🤖 AI Summary
Binary change detection in remote sensing struggles to simultaneously preserve the completeness of changed regions and the precision of their boundaries. This work proposes a region-boundary temporal refinement framework that leverages a shared MambaVision encoder to generate dual-stream features—region-aware and Sobel-conditioned boundary features—via a D-RBI module. The framework integrates CRAM-lite enhancement and an adaptive receptive field FPN decoder, and introduces a signed temporal evidence-based mechanism for decoupled region-boundary modeling along with a bounded residual refinement strategy to jointly optimize coarse predictions and fine boundaries. Evaluated on DSIFN-CD and WHU-CD benchmarks, the method achieves state-of-the-art F1 scores and IoU, while ablation studies confirm the effectiveness of its core components.
📝 Abstract
Binary change detection in remote sensing requires both complete changed-region localization and accurate boundary delineation.
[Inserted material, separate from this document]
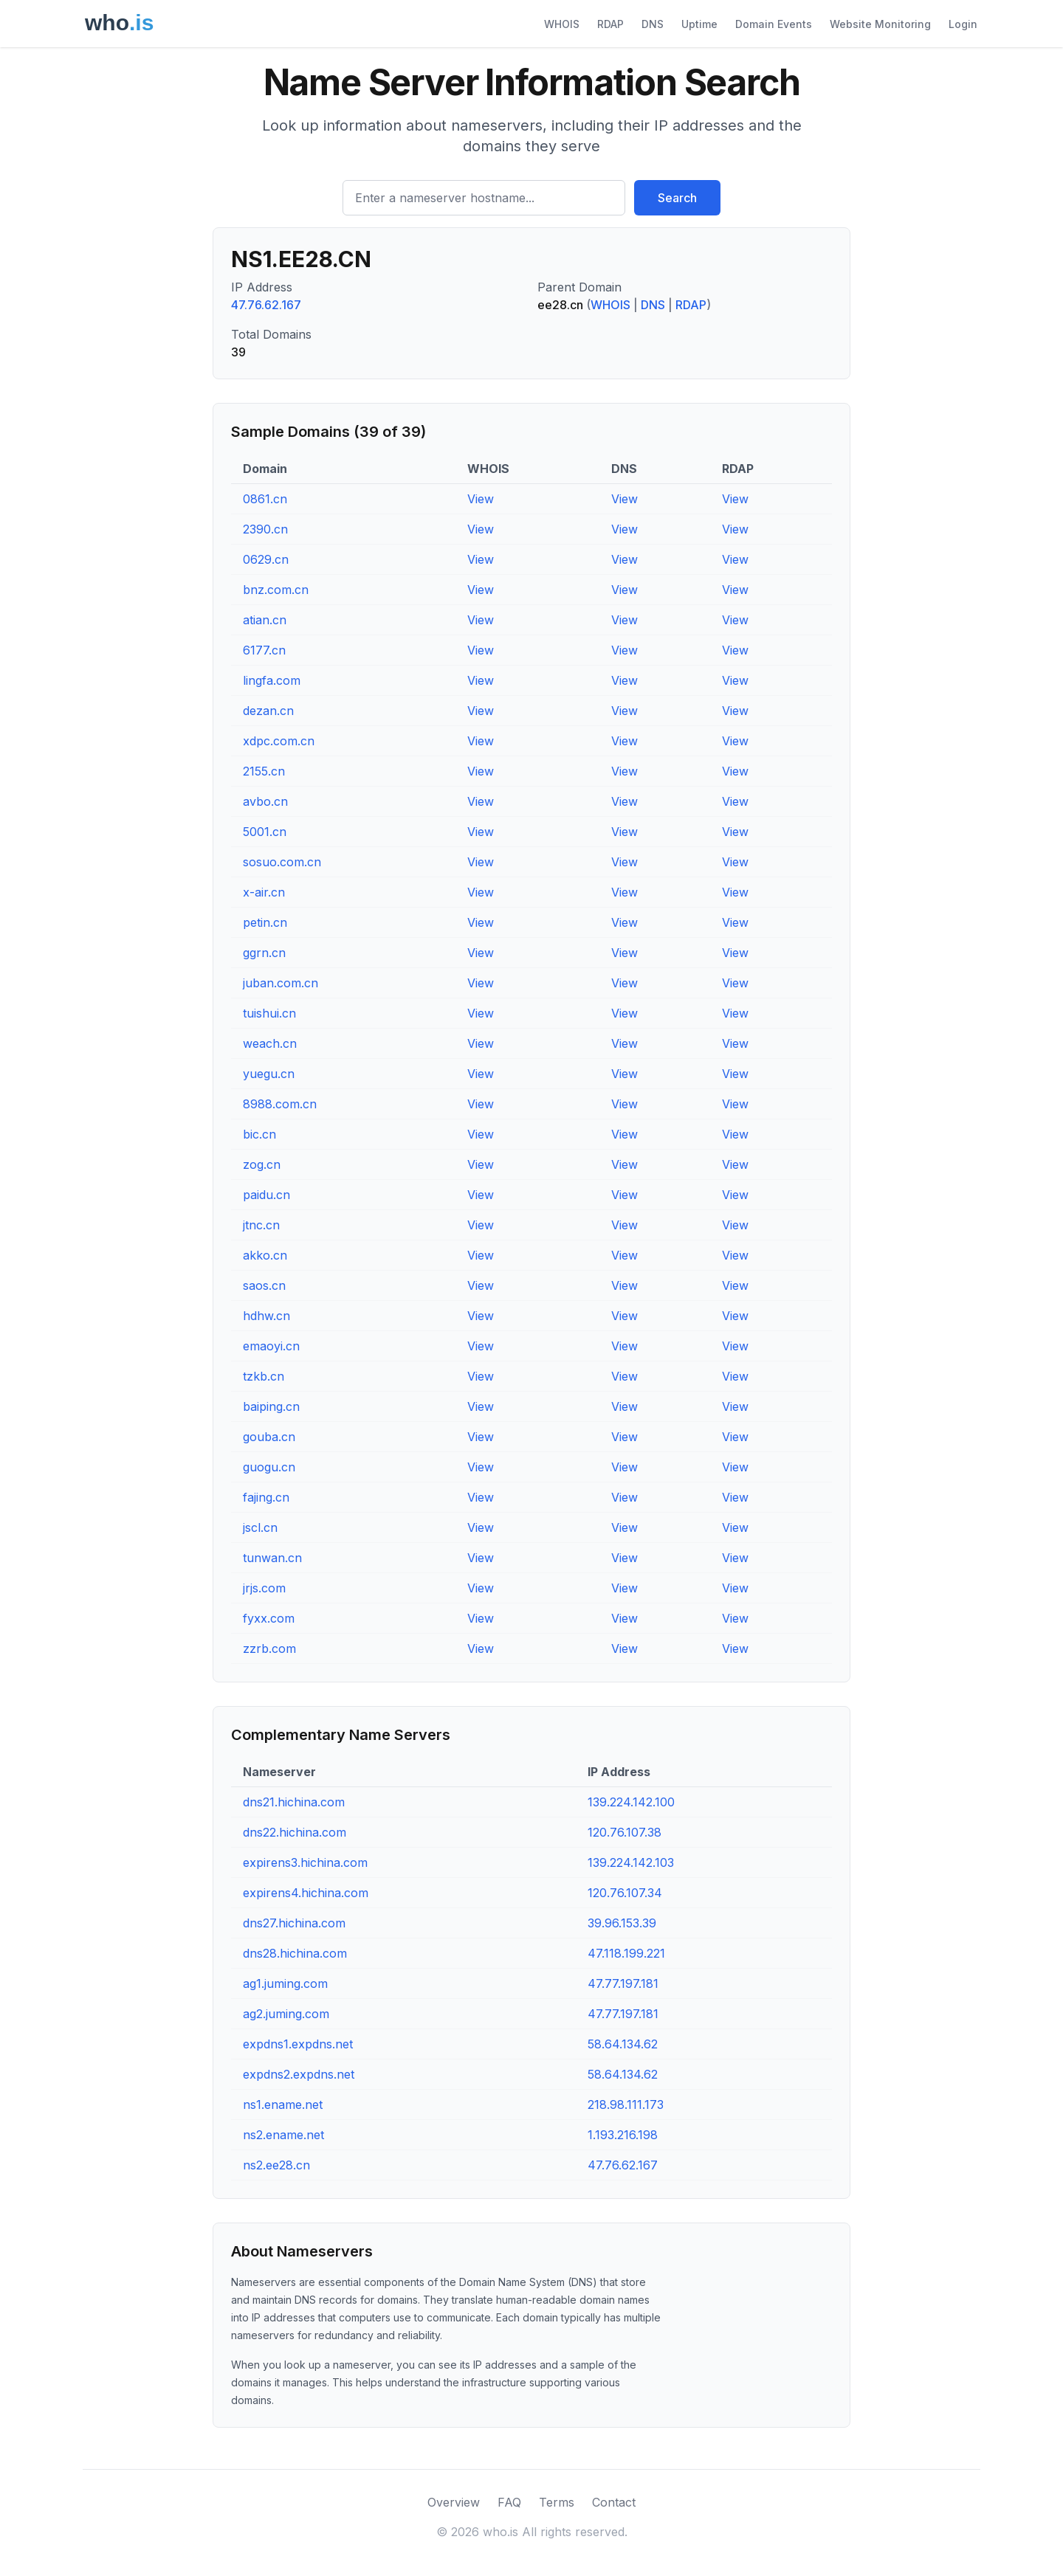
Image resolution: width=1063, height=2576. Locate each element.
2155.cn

We present MambaRefine-CD, a region-boundary temporal refinement framework built on a shared MambaVision encoder. The proposed D-RBI module constructs temporal evidence from paired features, absolute differences, and signed differences, then separates it into region and Sobel-conditioned boundary streams. Region features are enhanced with CRAM-lite and decoded by an adaptive receptive-field FPN, while the finest boundary stream guides a bounded residual refinement of the coarse prediction. Experiments on DSIFN-CD and WHU-CD show strong changed-class F1 and IoU under verified evaluation settings, and ablations support the contribution of signed temporal evidence and the full region-boundary refinement pipeline.